With obvious signs that the water at the Rigolets Marina was much higher just a few days earlier, Captain Eric Dumas (985-705-1244) launched his 24-foot Ranger amidst the matted marsh grass that was covering the area. Little did he know that just a few hours later his cooler lid would hardly snap shut.

Dumas had invited Sam Elliot and I to explore the Lake Pontchartrain area to check out the effects of Hurricane Gustav and to see if any fish were biting. As we idled out into the predawn darkness toward the L&N Train Bridge, we could smell the many bloated and floating nutria rats and wild hogs that had succumbed to the storm.

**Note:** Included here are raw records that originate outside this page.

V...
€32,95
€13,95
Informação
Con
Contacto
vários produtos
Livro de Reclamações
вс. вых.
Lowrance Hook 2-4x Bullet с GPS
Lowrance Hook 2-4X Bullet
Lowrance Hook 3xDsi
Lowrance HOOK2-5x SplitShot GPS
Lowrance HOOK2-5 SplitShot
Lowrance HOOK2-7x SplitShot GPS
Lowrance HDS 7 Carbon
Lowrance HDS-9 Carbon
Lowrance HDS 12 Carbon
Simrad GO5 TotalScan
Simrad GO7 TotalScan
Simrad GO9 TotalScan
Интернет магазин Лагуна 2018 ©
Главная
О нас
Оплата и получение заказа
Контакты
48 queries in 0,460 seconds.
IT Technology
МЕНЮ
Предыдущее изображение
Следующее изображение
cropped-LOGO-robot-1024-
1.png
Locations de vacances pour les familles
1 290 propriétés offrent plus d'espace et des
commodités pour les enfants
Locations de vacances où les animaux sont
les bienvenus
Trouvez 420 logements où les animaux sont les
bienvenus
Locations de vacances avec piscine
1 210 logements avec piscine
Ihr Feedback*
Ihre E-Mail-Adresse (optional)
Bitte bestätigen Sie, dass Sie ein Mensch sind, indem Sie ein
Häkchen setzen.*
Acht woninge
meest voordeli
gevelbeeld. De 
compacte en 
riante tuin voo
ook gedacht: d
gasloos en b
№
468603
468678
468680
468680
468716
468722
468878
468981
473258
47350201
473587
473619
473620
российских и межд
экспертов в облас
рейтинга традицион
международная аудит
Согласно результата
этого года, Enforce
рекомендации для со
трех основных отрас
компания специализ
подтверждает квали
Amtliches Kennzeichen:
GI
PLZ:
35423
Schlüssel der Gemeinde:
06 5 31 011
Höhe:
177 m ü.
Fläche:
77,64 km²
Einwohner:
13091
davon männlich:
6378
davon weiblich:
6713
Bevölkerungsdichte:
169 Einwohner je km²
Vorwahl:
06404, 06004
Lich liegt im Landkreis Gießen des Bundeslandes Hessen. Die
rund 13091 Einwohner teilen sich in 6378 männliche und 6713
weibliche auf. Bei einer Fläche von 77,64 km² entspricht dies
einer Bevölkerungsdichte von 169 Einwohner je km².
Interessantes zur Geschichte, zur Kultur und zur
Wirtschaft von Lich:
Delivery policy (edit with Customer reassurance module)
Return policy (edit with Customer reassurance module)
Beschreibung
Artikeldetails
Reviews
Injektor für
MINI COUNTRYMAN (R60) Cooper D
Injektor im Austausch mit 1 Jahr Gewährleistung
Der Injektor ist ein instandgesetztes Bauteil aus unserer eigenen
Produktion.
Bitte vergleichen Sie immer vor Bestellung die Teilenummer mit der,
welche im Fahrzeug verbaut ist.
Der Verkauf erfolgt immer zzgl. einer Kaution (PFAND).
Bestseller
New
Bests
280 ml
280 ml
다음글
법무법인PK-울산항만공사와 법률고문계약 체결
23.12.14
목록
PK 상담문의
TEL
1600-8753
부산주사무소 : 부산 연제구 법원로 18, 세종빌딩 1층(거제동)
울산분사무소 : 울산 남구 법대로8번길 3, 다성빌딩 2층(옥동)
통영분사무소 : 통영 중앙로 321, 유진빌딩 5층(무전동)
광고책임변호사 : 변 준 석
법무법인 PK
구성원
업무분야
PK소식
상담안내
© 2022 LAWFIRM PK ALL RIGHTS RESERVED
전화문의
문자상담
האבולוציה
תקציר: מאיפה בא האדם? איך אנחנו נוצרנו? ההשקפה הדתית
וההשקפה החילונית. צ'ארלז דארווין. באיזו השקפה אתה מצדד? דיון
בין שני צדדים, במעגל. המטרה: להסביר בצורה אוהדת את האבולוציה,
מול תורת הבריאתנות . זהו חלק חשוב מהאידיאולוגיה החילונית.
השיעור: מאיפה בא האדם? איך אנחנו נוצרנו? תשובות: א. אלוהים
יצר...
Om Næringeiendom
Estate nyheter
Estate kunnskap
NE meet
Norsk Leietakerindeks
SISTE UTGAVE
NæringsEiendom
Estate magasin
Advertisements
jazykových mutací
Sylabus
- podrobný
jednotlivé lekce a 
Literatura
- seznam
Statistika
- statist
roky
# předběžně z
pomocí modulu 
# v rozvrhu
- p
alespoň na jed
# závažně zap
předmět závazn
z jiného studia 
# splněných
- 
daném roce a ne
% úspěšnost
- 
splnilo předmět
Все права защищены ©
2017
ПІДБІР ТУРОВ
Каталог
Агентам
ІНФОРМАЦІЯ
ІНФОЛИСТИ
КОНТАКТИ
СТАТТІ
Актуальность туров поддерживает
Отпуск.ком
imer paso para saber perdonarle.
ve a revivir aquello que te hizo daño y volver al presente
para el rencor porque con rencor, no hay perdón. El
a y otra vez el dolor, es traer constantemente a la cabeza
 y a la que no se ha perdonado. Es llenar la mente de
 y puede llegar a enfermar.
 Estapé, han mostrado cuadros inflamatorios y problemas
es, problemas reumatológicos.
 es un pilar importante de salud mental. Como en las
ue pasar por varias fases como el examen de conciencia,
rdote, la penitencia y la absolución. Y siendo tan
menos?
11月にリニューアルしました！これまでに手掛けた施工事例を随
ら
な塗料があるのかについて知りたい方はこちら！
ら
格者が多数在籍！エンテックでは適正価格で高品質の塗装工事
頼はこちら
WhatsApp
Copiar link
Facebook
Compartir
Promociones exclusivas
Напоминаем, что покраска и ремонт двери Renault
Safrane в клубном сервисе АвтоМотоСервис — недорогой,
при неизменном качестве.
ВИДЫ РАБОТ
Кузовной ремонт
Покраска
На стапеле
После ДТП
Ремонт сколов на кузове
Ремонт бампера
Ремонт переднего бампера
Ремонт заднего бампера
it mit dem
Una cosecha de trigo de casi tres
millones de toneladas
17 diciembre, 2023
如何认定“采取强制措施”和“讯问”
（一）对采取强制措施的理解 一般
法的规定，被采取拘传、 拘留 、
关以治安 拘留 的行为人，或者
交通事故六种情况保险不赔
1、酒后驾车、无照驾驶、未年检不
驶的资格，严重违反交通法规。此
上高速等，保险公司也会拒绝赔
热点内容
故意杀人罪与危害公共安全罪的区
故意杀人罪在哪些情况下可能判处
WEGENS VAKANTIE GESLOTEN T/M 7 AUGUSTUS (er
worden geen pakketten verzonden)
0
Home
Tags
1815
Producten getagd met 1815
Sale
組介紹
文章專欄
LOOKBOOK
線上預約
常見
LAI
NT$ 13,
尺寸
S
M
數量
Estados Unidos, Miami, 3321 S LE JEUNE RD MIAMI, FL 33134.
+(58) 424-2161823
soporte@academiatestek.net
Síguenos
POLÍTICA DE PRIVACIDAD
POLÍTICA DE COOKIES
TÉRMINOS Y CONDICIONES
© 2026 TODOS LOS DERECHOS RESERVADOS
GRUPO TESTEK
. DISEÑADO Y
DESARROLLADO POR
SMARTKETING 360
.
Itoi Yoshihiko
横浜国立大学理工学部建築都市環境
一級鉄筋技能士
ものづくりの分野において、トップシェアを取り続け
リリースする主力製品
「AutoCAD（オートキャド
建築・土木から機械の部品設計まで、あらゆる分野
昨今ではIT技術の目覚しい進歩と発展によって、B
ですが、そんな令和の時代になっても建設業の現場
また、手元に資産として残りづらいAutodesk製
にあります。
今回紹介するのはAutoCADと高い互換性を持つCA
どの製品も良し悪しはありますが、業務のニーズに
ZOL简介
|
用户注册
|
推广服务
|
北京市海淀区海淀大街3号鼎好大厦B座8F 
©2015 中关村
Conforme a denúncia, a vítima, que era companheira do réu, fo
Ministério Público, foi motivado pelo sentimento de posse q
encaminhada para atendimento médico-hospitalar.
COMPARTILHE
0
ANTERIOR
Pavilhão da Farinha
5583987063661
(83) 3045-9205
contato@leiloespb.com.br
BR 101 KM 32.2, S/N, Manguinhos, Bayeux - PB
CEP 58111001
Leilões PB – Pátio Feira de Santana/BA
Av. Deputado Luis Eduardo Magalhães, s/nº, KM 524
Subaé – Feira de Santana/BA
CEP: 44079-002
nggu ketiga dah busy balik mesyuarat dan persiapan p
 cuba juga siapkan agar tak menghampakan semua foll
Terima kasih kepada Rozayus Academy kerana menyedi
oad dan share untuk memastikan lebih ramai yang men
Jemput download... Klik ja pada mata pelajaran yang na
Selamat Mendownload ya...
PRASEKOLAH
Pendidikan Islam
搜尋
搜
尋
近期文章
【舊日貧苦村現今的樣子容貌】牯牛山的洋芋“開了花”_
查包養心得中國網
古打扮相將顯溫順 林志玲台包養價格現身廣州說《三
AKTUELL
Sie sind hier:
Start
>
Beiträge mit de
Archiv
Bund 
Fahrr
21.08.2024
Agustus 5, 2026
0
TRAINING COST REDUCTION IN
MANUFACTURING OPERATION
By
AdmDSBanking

Being that this was the first morning that the Rigolets Marina had any live bait since Gustav passed through, Dumas gathered up as many shrimp and croakers as he could and tossed them into his bait wells. We were prepared to throw plastics if we needed to, but having the live bait on board made us all feel a little better considering that we didn't know what we would find.

Our first stop under the L&N was nothing more than an exercise in tying and untying a boat. The current was doing some really weird things, and it seemed to be moving sideways. Dumas trolled toward the north bank on the west side of the bridge to check the ledge over there.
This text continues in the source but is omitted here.